In actuality, this was the voice of Asa Carter, a violent founder of a paramilitary Ku Klux Klan offshoot implicated in riots, bombings, and castrations of African-Americans attempting to assert their rights as first-class citizens. His chosen pen name, Forrest, is an homage to Nathaniel Bedford Forrest, one of the original founders of the Klan. His diatribes against Black and Jewish people spread from his Alabama radio program to his white supremacist magazine, to the pro-segregation, anti-Washington gubernatorial campaign speeches of governor George Wallace. Carter’s most infamous piece of writing is one he did not get official credit for: Wallace’s “Segregation now, segregation tomorrow, segregation forever” speech that kicked off his defiance of the federal mandate to allow integration in Alabama’s schools and universities.
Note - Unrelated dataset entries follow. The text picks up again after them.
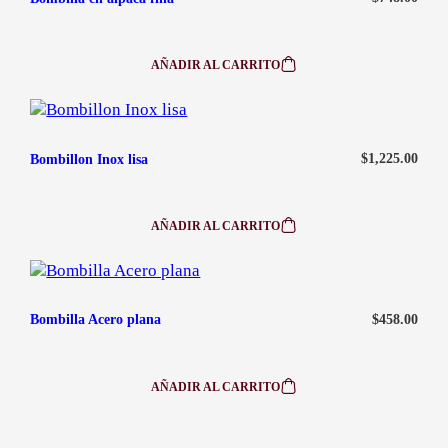
AÑADIR AL CARRITO
:
BOMBILLA
EN
ALPACA
FINA
$
1,225.00
Bombillon Inox lisa
AÑADIR AL CARRITO
:
BOMBILLON
INOX
LISA
$
458.00
Bombilla Acero plana
AÑADIR AL CARRITO
:
BOMBILLA
ACERO
PLANA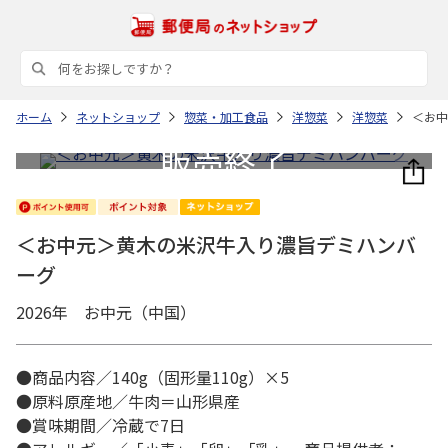
ホーム
ネットショップ
惣菜・加工食品
洋惣菜
洋惣菜
＜お中
＜お中元＞黄木の米沢牛入り濃旨デミハンバ
ーグ
2026年 お中元（中国）
●商品内容／140g（固形量110g）×5
●原料原産地／牛肉＝山形県産
●賞味期間／冷蔵で7日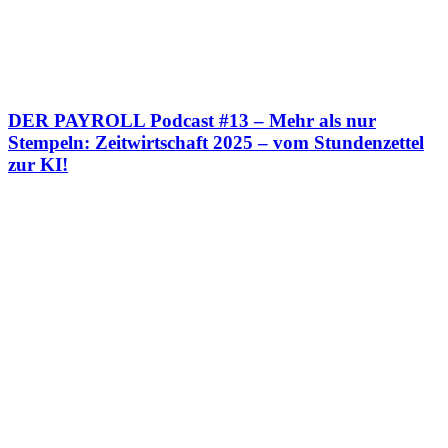
DER PAYROLL Podcast #13 – Mehr als nur
Stempeln: Zeitwirtschaft 2025 – vom Stundenzettel
zur KI!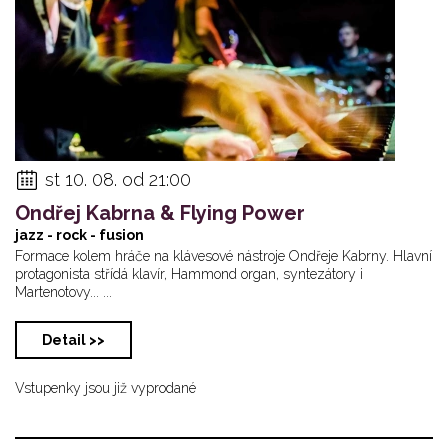
st 10. 08. od 21:00
Ondřej Kabrna & Flying Power
jazz - rock - fusion
Formace kolem hráče na klávesové nástroje Ondřeje Kabrny. Hlavní
protagonista střídá klavír, Hammond organ, syntezátory i
Martenotovy... ...
Detail >>
Vstupenky jsou již vyprodané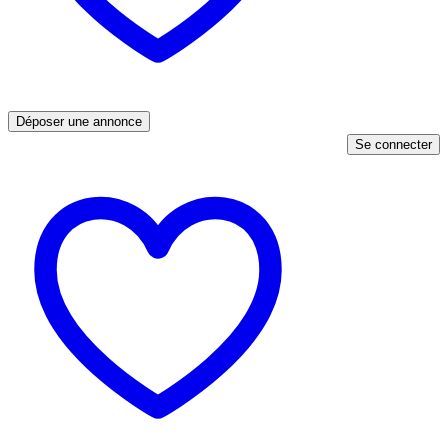
Déposer une annonce
Se connecter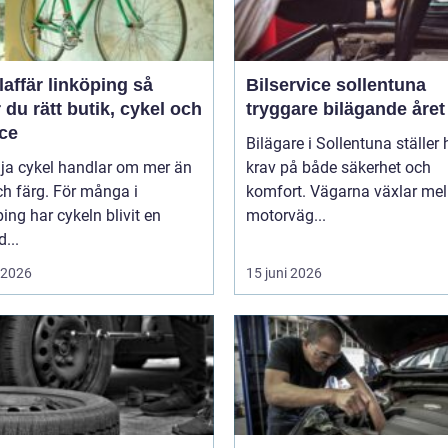
affär linköping så
Bilservice sollentuna
r du rätt butik, cykel och
tryggare bilägande året
ice
Bilägare i Sollentuna ställer
lja cykel handlar om mer än
krav på både säkerhet och
ch färg. För många i
komfort. Vägarna växlar mel
ing har cykeln blivit en
motorväg...
d...
i 2026
15 juni 2026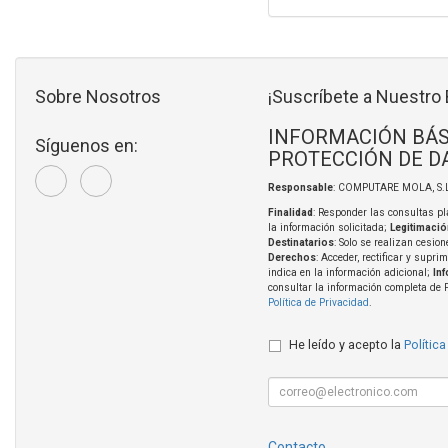
Sobre Nosotros
¡Suscríbete a Nuestro 
INFORMACIÓN BÁS
Síguenos en:
PROTECCIÓN DE D
Responsable
: COMPUTARE MOLA, S.L
Finalidad
: Responder las consultas pl
la información solicitada;
Legitimació
Destinatarios
: Solo se realizan cesion
Derechos
: Acceder, rectificar y supri
indica en la información adicional;
In
consultar la información completa de 
Política de Privacidad
.
He leído y acepto la
Política
Contacto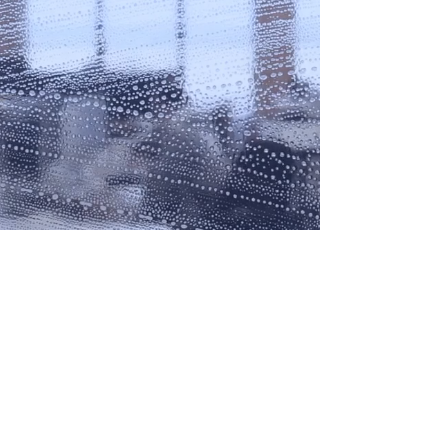
ALLTAGSBEGLEITUNG
NEU bei All Clean:
Alltagsbegleitung –
wir sind für Sie da.
Abrechnung über die
Pflegekasse möglich.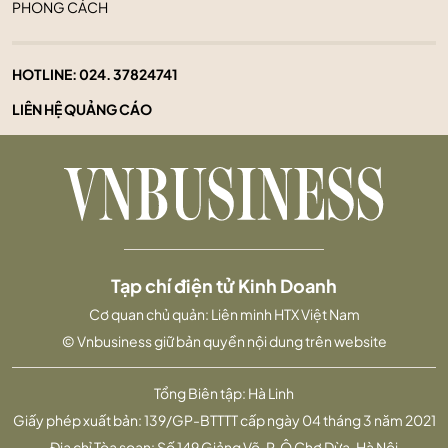
PHONG CÁCH
HOTLINE:
024. 37824741
LIÊN HỆ QUẢNG CÁO
Tạp chí điện tử Kinh Doanh
Cơ quan chủ quản: Liên minh HTX Việt Nam
© Vnbusiness giữ bản quyền nội dung trên website
Tổng Biên tập: Hà Linh
Giấy phép xuất bản: 139/GP-BTTTT cấp ngày 04 tháng 3 năm 2021
Địa chỉ Tòa soạn: Số 149 Giảng Võ, P. Ô Chợ Dừa, Hà Nội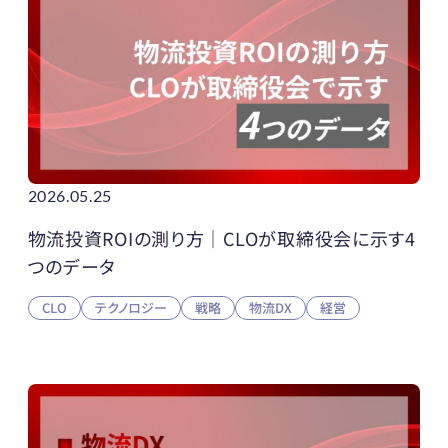
2026.05.25
物流投資ROIの測り方｜CLOが取締役会に示す4
つのデータ
CLO
テクノロジー
戦略
物流DX
経営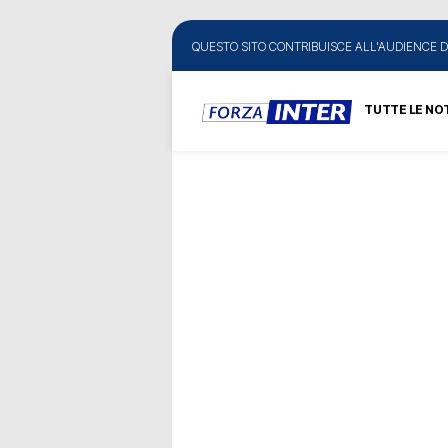
QUESTO SITO CONTRIBUISCE ALL'AUDIENCE D
TUTTE LE NOT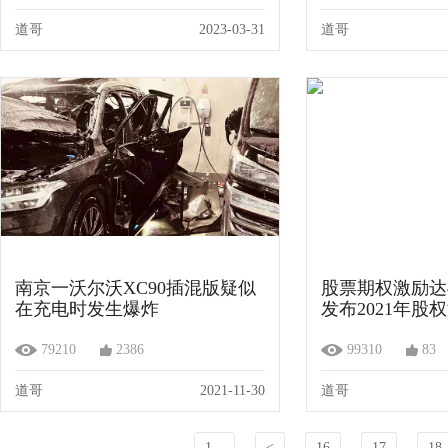
道哥
2023-03-31
道哥
南京一沃尔沃XC90插混版疑似
股票期权激励达
在充电时发生爆炸
发布2021年股
79210
2386
99310
83
道哥
2021-11-30
道哥
1...
<
16
17
18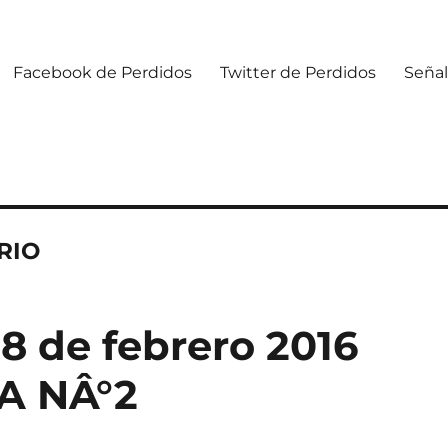
Facebook de Perdidos
Twitter de Perdidos
Señal
RIO
8 de febrero 2016
A NÂ°2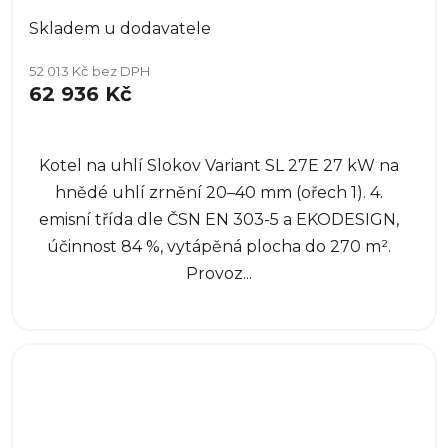
Skladem u dodavatele
52 013 Kč bez DPH
62 936 Kč
Kotel na uhlí Slokov Variant SL 27E 27 kW na
hnědé uhlí zrnění 20–40 mm (ořech 1). 4.
emisní třída dle ČSN EN 303-5 a EKODESIGN,
účinnost 84 %, vytápěná plocha do 270 m².
Provoz...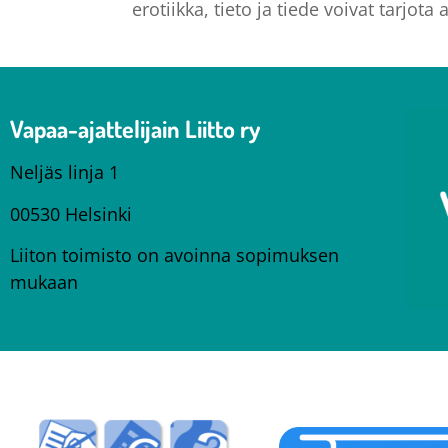
erotiikka, tieto ja tiede voivat tarjo
Vapaa-ajattelijain Liitto ry
Neljäs linja 1
00530 Helsinki
Liiton toimisto on avoinna sopimuksen
mukaan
Let us send this message back to Washington…that from this day we are standing up, and the heel of tyranny does not fit the neck of an upright man, that we intend to take the offensive and carry our fight for freedom across the nation…we give the word of a race of honor that we will tolerate their boot in our face no longer, and let those certain judges put that in their opium pipes of power and smoke it for what it is worth. Hear me, Southerners! You sons and daughters who have moved north and west throughout this nation, we call on you from your native soil…though you may live in the farthest reaches of this vast country, your heart has never left Dixieland. And you native sons and daughters of old New England’s rock-ribbed patriotism, and you sturdy natives of the great Mid-West, and you descendants of the far West flaming spirit of pioneer freedom, we invite you to come and be with us, for you are of the Southern spirit, and the Southern philosophy, you are Southerners too and brothers with us in our fight. (from Governor Wallace’s 1963 Inaugural Speech)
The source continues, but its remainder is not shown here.